My dog is not dead

What I hate about being a grown-up are the life and death decisions.  Shouldn’t someone with more education  and experience be in charge of these sorts of things? I am not qualified.

Last night, I stood in my kitchen at 1:00 AM, Lola the Dog curled at my feet.  She’d been retching for hours.  At first, we ran to let her out the back door so she wouldn’t vomit on the carpet, but after awhile, it became apparent that the retching was just . . . horrible sound effects.

I wondered if I should take her to the emergency vet hospital.  Was this a symptom of bloat, that deadly disease that afflicts dogs of her breed?  I just didn’t know.  She seemed to be better than she’d been earlier.  Her gums still looked pink and healthy. But she had some symptoms, clearly.

And so I stood, immobilized.  Lola just closed her eyes and started snoring.

I decided if she could snore, she must not be dying, so we went upstairs and went to sleep.
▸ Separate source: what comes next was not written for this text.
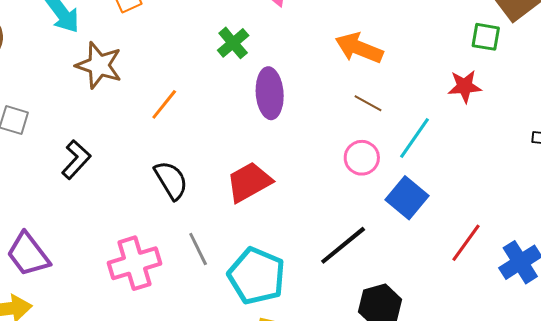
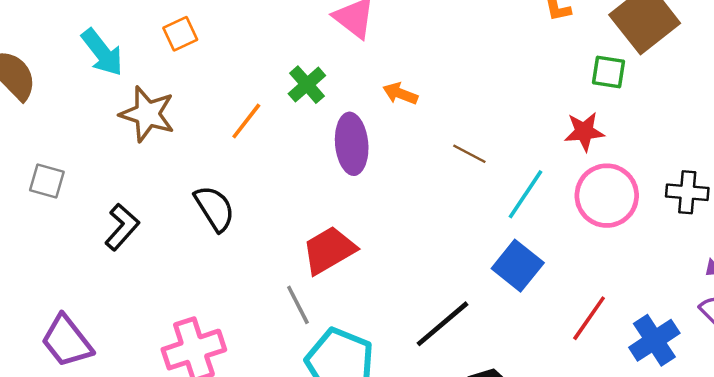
orange arrow: (359, 48) -> (400, 94), moved, size x0.6
orange line: (164, 104) -> (246, 121), moved
pink circle: (362, 158) -> (607, 196), moved, size x1.5
black semicircle: (171, 180) -> (215, 208), moved
gray line: (198, 249) -> (298, 305), moved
Three hours later, she woke up and resumed retching.  I took her downstairs so she could go outside.  I wondered again if she were dying because I am an expert at jumping to conclusions and borrowing trouble and assuming that the worst will happen.  She came back inside and we headed back upstairs.  She refused to come into the bedroom, so I left her curled on the stair landing.

I tried to sleep but worried that I’d made the wrong decision.  Maybe I should have been sitting at the emergency vet hospital, watching an episode of “Chopped” on their big screen t.v. while Lola was in an exam room racking up a gigantic bill.  I slept fitfully until 5:50 AM when my phone received a text message.

A co-worker’s electricity went out (in Michigan) and so I needed to get on the computer to cover her shift.

I walked downstairs and noticed a light on in the family room.  My daughter was on the couch with the dog, snuggled up.  She informed me Lola was making a weird noise and that her stomach was rumbling.  I know, I said.  She’s sick.

Then I worked for an hour . . . but felt somewhat assured because Lola was retching less and seemed calmer, sleepy even.

I finished working an hour later, left my dog and daughter snuggled up on the couch watching television.  I went back to bed just as my husband and son were getting up and preparing to leave for work and school.  I fell into a sound sleep.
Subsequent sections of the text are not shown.